Bekah, one of the final women eliminated from Arie’s season, openly advised Lauren to get out of her relationship with Arie. But alas, Lauren is not going anywhere. She remains Arie’s lone defender, praising his “bravery and honesty” and saying that he “couldn’t have gone about it in a more respectful way.”
Arie isn’t a bad person because he decided to end his relationship with Becca. People break up. The alternative is staying in a relationship with somebody because you’re afraid to hurt their feelings, dooming you both to unfulfilling lives, and doing that makes you an idiot, not a saint. But there is an artful way to walk the tightrope of a breakup. Arie’s bad because he handled the breakup thoughtlessly while ensuring the whole thing was televised in the hopes that he wouldn’t look so bad.

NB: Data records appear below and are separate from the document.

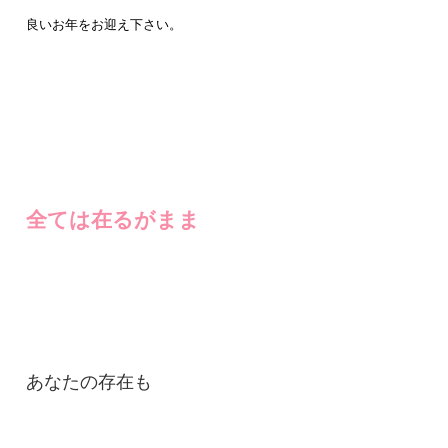
良いお年をお迎え下さい。
全ては在るがまま
あなたの存在も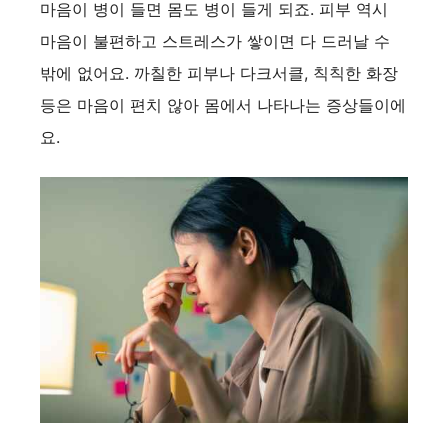
마음이 병이 들면 몸도 병이 들게 되죠. 피부 역시
마음이 불편하고 스트레스가 쌓이면 다 드러날 수
밖에 없어요. 까칠한 피부나 다크서클, 칙칙한 화장
등은 마음이 편치 않아 몸에서 나타나는 증상들이에
요.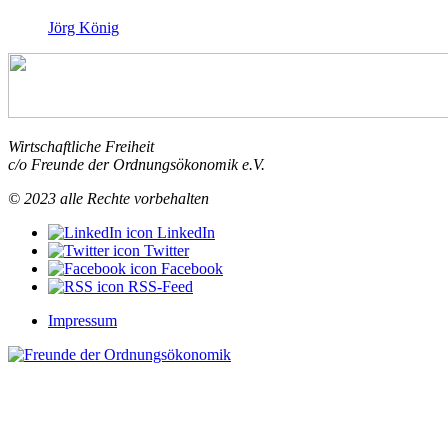
Jörg König
Wirtschaftliche Freiheit
c/o Freunde der Ordnungsökonomik e.V.
© 2023 alle Rechte vorbehalten
LinkedIn
Twitter
Facebook
RSS-Feed
Impressum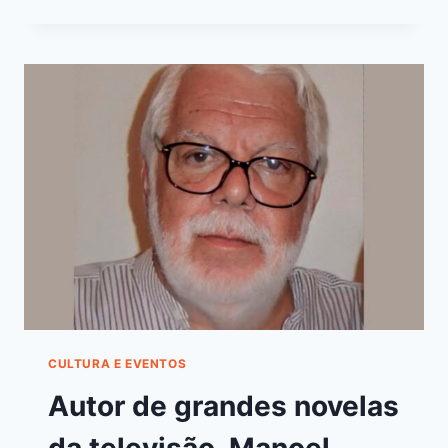
CULTURA E EVENTOS
Autor de grandes novelas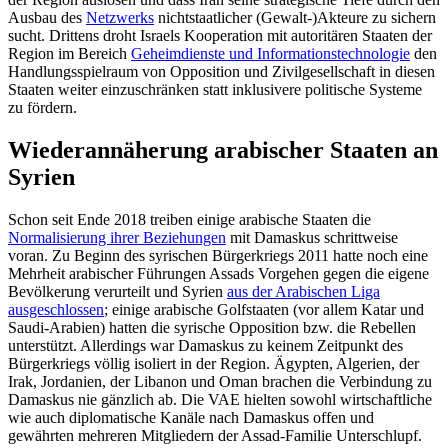
Ausbau des
Netzwerks
nichtstaatlicher (Gewalt-)Akteure zu sichern
sucht. Drittens droht Israels Ko­operation mit autoritären Staaten der
Region im Bereich
Geheimdienste und Informa­tionstechnologie
den
Handlungsspielraum von Opposition und Zivilgesellschaft in diesen
Staaten weiter einzuschränken statt inklusivere politische Systeme
zu fördern.
Wiederannäherung arabischer Staaten an
Syrien
Schon seit Ende 2018 treiben einige ara­bische Staaten die
Normalisierung ihrer Beziehungen
mit Damaskus schrittweise
voran. Zu Beginn des syrischen Bürgerkriegs 2011 hatte noch eine
Mehrheit ara­bischer Führungen Assads Vorgehen gegen die eigene
Bevölkerung verurteilt und Syrien
aus der Arabischen Liga
ausgeschlos­sen
; einige arabische Golfstaaten (vor allem Katar und
Saudi-Arabien) hatten die syri­sche Opposition bzw. die Rebellen
unter­stützt. Allerdings war Damaskus zu keinem Zeitpunkt des
Bürgerkriegs völlig isoliert in der Region. Ägypten, Algerien, der
Irak, Jor­danien, der Libanon und Oman brachen die Verbindung zu
Damaskus nie gänzlich ab. Die VAE hielten sowohl wirtschaftliche
wie auch diplomatische Kanäle nach Damaskus offen und
gewährten mehreren Mitgliedern der Assad-Familie Unterschlupf.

What an ending to the saga of Fail Earnhardt Jr. He was all set to zoom off into irrelevance, neither a particularly likable Bachelor nor an evil one—middle of the pack, just like in his racing days. But combine his perpetual dullness with the crappy way he handled the Becca situation, and he becomes one of the worst Bachelors we’ve ever seen on this show. At least other dudes who screwed over contestants had the courtesy to be charismatic; Arie was boring and bad. Put Fail Earnhardt Jr. on the Mount Rushmore of Bad Bachelors. His hair is already the right color.
But there is one positive to Arie’s downfall: Without the video of Arie dumping Becca, we would never have seen Becca’s remarkable response to getting dumped. She had so much poise in such an uncomfortable situation, and now, of course, we’re rooting for her. This was played up on “After the Final Rose,” with Chris Harrison mentioning these pro-Becca billboards, and the Venmo donations fans made to Becca so she could buy herself wine to cope with the breakup. (She says she’s donating the money to charity!)

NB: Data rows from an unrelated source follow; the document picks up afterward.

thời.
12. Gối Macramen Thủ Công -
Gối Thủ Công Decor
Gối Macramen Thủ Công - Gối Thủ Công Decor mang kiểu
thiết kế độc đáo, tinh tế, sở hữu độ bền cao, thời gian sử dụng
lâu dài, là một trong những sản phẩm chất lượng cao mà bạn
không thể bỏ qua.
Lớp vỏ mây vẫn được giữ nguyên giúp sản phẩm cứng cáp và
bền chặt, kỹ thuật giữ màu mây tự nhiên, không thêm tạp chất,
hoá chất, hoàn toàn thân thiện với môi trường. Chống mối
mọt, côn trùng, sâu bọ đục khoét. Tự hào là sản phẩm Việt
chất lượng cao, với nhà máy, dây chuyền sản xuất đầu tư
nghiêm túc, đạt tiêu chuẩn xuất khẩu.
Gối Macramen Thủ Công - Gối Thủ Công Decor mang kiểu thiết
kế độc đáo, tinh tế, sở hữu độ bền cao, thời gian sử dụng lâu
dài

Part 2 of the finale was essentially a lengthy celebration of Becca. The crowd applauded her; her former competitors hugged her and cheered for her; and a few of the men who will appear on her season of The Bachelorette showed up to heap praise on her and trash Arie. (“Arie is a wanker!” said Lincoln, next season’s early fan favorite.)
Becca had to pay but a small price for her induction into her new role: When given the opportunity to confront Arie, she had to be cordial. She wished him the best of luck in his relationship, and said that she understood that he had to leave her to be with Lauren even if the execution was rotten, and even said that she forgave him. This is probably just an extension of the tremendous grace she showed while he was breaking up with her, but it’s also worth noting that when Becca agreed to become the face of The Bachelorette, she gave up the right to be scornful and bitter on this stage.
Most of us would’ve loved to see that, but it would’ve been a bad look, and this was a night for making sure Becca looked as good as possible. Arie might be 1,000 percent over Becca, but Becca will be 1,000 percent more beloved as the Bachelorette than she ever would have been as Arie’s forgotten fiancée.